• [Work item]: Working from the records below, repeat exactly the lines starting at the line that contains "تصدر الجامعة مجلة" and ending at the line that contains "تأسست جامعة الحدود", inclusive.

• [Dataset]:
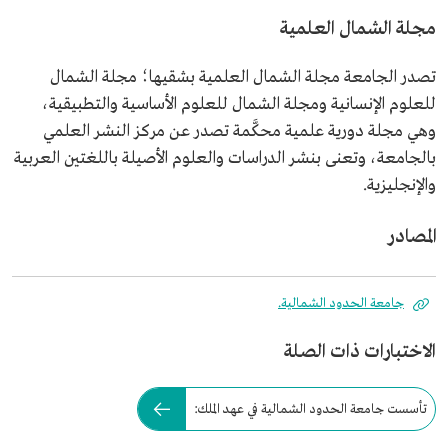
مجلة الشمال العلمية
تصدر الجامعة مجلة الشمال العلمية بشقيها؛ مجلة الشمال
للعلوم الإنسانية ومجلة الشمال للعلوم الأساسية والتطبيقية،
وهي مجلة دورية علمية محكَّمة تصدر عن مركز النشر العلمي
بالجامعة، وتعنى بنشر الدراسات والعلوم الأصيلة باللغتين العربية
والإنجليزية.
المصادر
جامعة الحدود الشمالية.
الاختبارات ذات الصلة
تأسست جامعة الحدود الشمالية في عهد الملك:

* * *

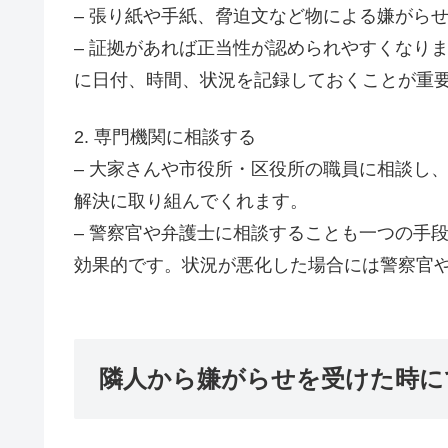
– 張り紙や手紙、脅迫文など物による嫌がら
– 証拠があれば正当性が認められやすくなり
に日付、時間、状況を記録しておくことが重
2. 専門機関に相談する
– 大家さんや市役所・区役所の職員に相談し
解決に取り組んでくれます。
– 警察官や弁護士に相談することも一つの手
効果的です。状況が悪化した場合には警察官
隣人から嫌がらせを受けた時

• [Task output]:
تصدر الجامعة مجلة الشمال العلمية بشقيها؛ مجلة الشمال
للعلوم الإنسانية ومجلة الشمال للعلوم الأساسية والتطبيقية،
وهي مجلة دورية علمية محكَّمة تصدر عن مركز النشر العلمي
بالجامعة، وتعنى بنشر الدراسات والعلوم الأصيلة باللغتين العربية
والإنجليزية.
المصادر
جامعة الحدود الشمالية.
الاختبارات ذات الصلة
تأسست جامعة الحدود الشمالية في عهد الملك:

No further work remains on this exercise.